[SUPPLIED ENTRIES]

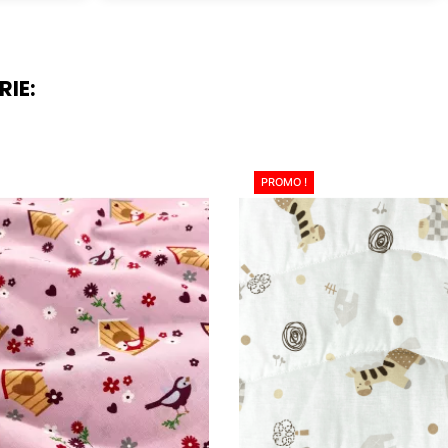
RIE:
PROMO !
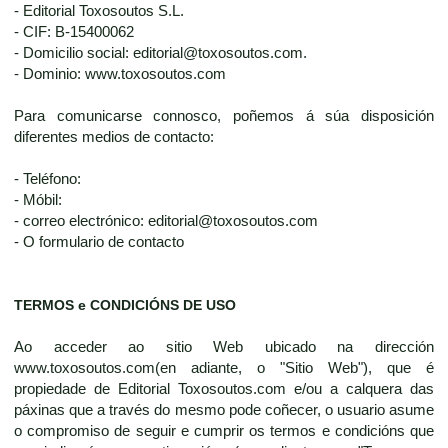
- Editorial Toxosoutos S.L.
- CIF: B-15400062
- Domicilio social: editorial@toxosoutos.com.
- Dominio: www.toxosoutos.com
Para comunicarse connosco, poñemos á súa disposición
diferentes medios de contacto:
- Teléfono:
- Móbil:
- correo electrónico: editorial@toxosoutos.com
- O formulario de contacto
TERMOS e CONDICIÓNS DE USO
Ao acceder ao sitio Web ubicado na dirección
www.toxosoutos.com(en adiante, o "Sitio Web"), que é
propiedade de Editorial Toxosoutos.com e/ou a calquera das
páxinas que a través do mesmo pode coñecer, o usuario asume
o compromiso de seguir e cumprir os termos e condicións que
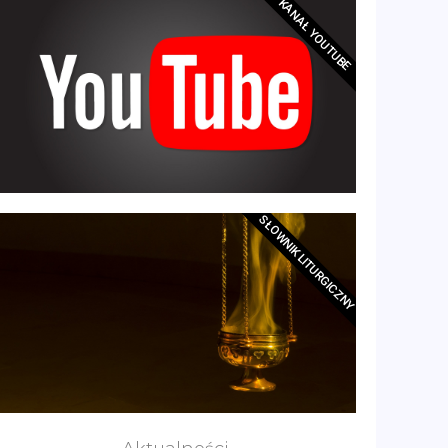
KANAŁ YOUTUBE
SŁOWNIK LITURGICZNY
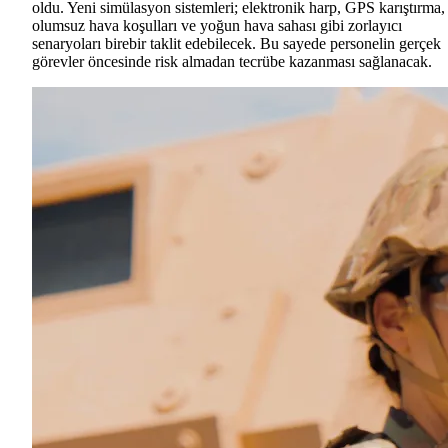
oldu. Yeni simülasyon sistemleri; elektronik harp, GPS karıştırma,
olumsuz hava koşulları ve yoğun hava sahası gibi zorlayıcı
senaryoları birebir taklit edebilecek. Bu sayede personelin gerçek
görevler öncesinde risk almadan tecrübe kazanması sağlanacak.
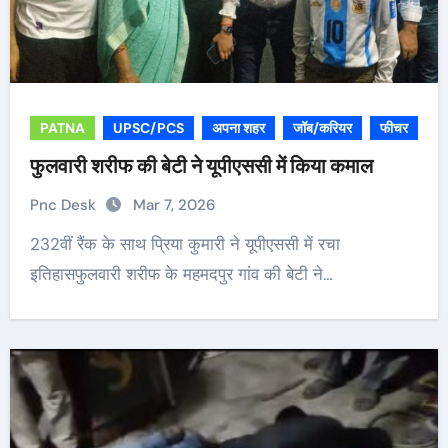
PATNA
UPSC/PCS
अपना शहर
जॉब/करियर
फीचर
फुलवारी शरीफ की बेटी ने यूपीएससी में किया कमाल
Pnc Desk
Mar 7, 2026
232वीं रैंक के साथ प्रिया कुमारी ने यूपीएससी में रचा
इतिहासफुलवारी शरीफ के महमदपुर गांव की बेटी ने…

[TASK INSTRUCTIONS] From the line containing "olumsuz hava koşulları" to the end of the data above, give those lines again verbatim, with both endpoints included and no images.

[RESULT FOR THIS TASK]
olumsuz hava koşulları ve yoğun hava sahası gibi zorlayıcı
senaryoları birebir taklit edebilecek. Bu sayede personelin gerçek
görevler öncesinde risk almadan tecrübe kazanması sağlanacak.
PATNA
UPSC/PCS
अपना शहर
जॉब/करियर
फीचर
फुलवारी शरीफ की बेटी ने यूपीएससी में किया कमाल
Pnc Desk
Mar 7, 2026
232वीं रैंक के साथ प्रिया कुमारी ने यूपीएससी में रचा
इतिहासफुलवारी शरीफ के महमदपुर गांव की बेटी ने…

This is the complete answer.